Munidos da “armadura mental” própria de cada um (aprender pode ser perigoso, aprenda com moderação), eles foram atrás de seu interesse. Alguns tinham ideais nobres, outros nem tanto. Enfim, pararam no mesmo lugar... Lá, os mestres os colocaram em uma cabana meio que apertada, o que proporcionava, a princípio, uma leve tensão relacional. (Ninguém é tão transparente que não precise de privacidade e ninguém é tão privativo que não queira se socializar).
Os que vieram das terras altas gostavam muito de agricultura, foram para a “sociedade” querendo mais conhecimento sobre as coisas o campo. Bem, na “sociedade” tinha uma horta que preencheu um pequeno espaço vazio. Perguntaram: aqui não tem multicultura? Tanta terra nesse lugar!! Sem se plantar não se pode colher. (ouviram isso em algum lugar?)
Os que vieram do entreposto comercial mais próximo trouxeram umas bugigangas que diziam ser baratas, mas elas não serviram pra ninguém... Eles ficaram horrorizados que alguém pudesse vivem sem aquelas coisas tão “essenciais”. (Um tempo depois, o advento da propaganda resolveu isso)
Quem veio sozinho teve muitos problemas... Uns vieram de jumento, hospedando-se nas estalagens do caminho. (uns trocados para os salteadores) Teve um cara que foi trazido numa comitiva, digna de príncipe, só mais um rico. O pessoal logo gostou das coisas que ele tinha e fizeram amizade com elas. Ele tinha uma mochila que jamais poderia carregar sozinho. A “sociedade” arrumou um bom lugar para as preciosidades dele (quem mandou trazer tudo isso? Ele acha que tem dez guarda-roupas aqui?).
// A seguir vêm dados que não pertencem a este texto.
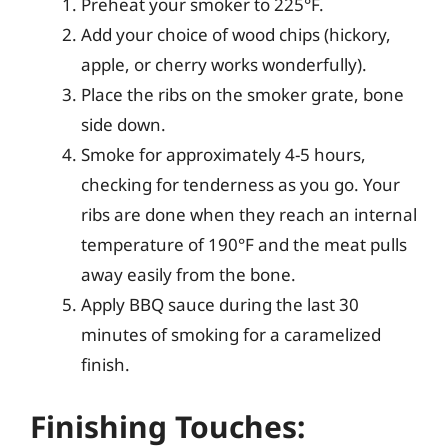
Preheat your smoker to 225°F.
Add your choice of wood chips (hickory,
apple, or cherry works wonderfully).
Place the ribs on the smoker grate, bone
side down.
Smoke for approximately 4-5 hours,
checking for tenderness as you go. Your
ribs are done when they reach an internal
temperature of 190°F and the meat pulls
away easily from the bone.
Apply BBQ sauce during the last 30
minutes of smoking for a caramelized
finish.
Finishing Touches: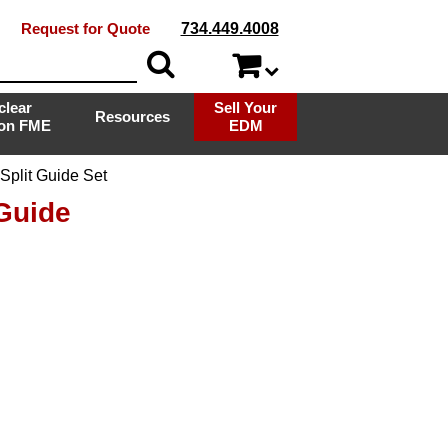
Request for Quote
734.449.4008
clear
Sell Your
Resources
ion FME
EDM
plit Guide Set
Guide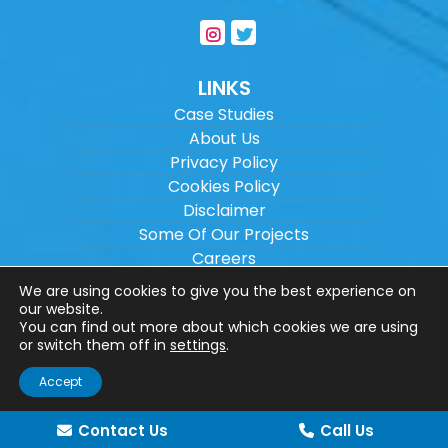
LINKS
Case Studies
About Us
Privacy Policy
Cookies Policy
Disclaimer
Some Of Our Projects
Careers
Sitemap
We are using cookies to give you the best experience on
our website.
You can find out more about which cookies we are using
Copyright ©
2026
Wilson Architectural
or switch them off in
settings
.
Engineering Ltd.
|
@
| All rights reserved. |
Accept
Website designed by
Make Me Local
.
Contact Us
Call Us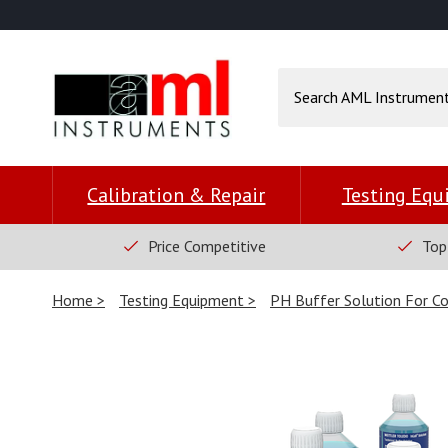
Calibration & Repair
Testing Eq
Price Competitive
Top
Home
Testing Equipment
PH Buffer Solution For Co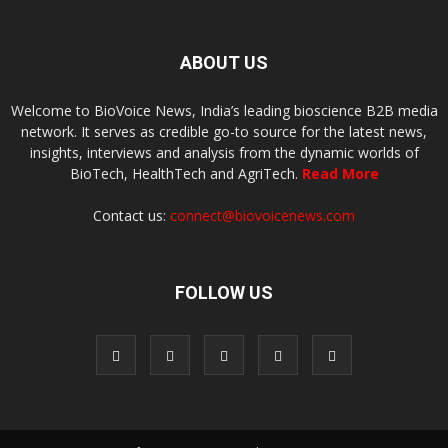
ABOUT US
Welcome to BioVoice News, India’s leading bioscience B2B media
network. It serves as credible go-to source for the latest news,
insights, interviews and analysis from the dynamic worlds of
BioTech, HealthTech and AgriTech.
Read More
Contact us:
connect@biovoicenews.com
FOLLOW US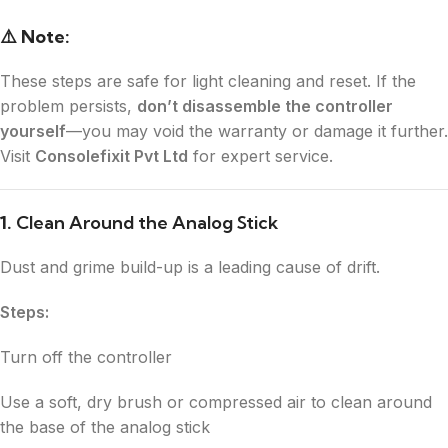
⚠️ Note:
These steps are safe for light cleaning and reset. If the
problem persists,
don’t disassemble the controller
yourself
—you may void the warranty or damage it further.
Visit
Consolefixit Pvt Ltd
for expert service.
1.
Clean Around the Analog Stick
Dust and grime build-up is a leading cause of drift.
Steps:
Turn off the controller
Use a soft, dry brush or compressed air to clean around
the base of the analog stick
Era um cidadão de muito azar, trouxe bastante dinheiro de uma moeda que não valia nada na “sociedade”. Ele não veio sozinho mais acabou ficando...
Os mestres já eram acostumados com os problemas que chegavam de toda parte do mundo (pessoas são problemas sérios para outras pessoas. São estranhos cuidando de estranhos), os problemas começaram a se apresentar e a fazer amizade...
O homem é como uma prateleira cheia. Tem que esvaziar para encher.